◆ **Instructions to follow**
Only the lines from the first line of the entries through the line with "Home (79, 217)" belong in the answer, each restated word for word and without pictures.

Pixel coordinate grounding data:
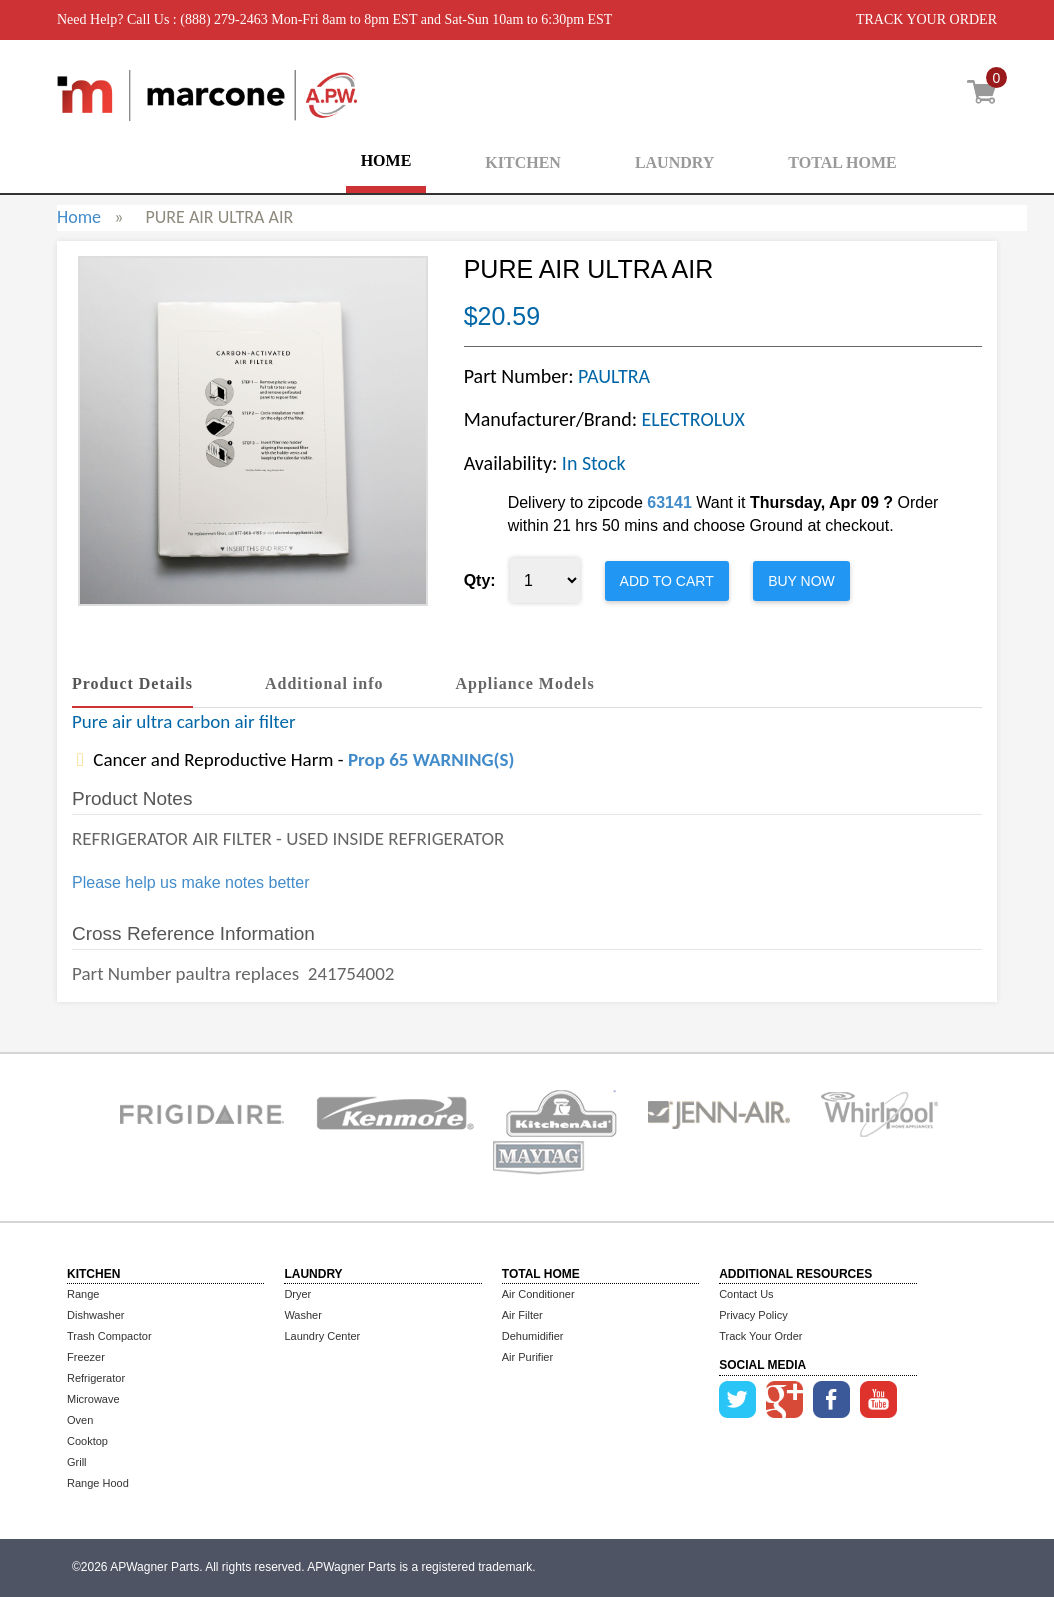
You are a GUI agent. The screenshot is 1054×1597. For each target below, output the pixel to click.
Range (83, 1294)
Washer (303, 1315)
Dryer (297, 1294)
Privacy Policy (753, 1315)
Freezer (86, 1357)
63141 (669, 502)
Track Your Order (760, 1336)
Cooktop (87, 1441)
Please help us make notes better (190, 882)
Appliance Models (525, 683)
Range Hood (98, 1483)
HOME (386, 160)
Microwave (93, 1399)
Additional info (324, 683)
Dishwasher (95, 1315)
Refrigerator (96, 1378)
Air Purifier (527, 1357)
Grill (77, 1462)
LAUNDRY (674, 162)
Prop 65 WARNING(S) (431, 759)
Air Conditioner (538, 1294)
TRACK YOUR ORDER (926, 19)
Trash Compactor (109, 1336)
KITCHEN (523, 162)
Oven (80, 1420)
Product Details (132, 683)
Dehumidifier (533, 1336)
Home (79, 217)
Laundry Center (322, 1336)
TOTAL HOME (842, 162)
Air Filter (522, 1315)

◆ **Answer below**
You are a GUI agent. The screenshot is 1054×1597. For each target below, output the pixel to click.
Range (83, 1294)
Washer (303, 1315)
Dryer (297, 1294)
Privacy Policy (753, 1315)
Freezer (86, 1357)
63141 (669, 502)
Track Your Order (760, 1336)
Cooktop (87, 1441)
Please help us make notes better (190, 882)
Appliance Models (525, 683)
Range Hood (98, 1483)
HOME (386, 160)
Microwave (93, 1399)
Additional info (324, 683)
Dishwasher (95, 1315)
Refrigerator (96, 1378)
Air Purifier (527, 1357)
Grill (77, 1462)
LAUNDRY (674, 162)
Prop 65 WARNING(S) (431, 759)
Air Conditioner (538, 1294)
TRACK YOUR ORDER (926, 19)
Trash Compactor (109, 1336)
KITCHEN (523, 162)
Oven (80, 1420)
Product Details (132, 683)
Dehumidifier (533, 1336)
Home (79, 217)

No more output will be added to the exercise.